Assignment:
Repeat the data in full and exactly. Leave the pictures out.

Records shown:
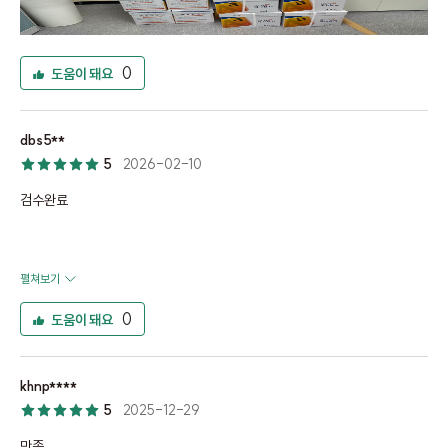
0
도움이 돼요
dbs5**
5
2026-02-10
검수완료
펼쳐보기
0
도움이 돼요
khnp****
5
2025-12-29
만족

Expected answer:
0
도움이 돼요
dbs5**
5
2026-02-10
검수완료
펼쳐보기
0
도움이 돼요
khnp****
5
2025-12-29
만족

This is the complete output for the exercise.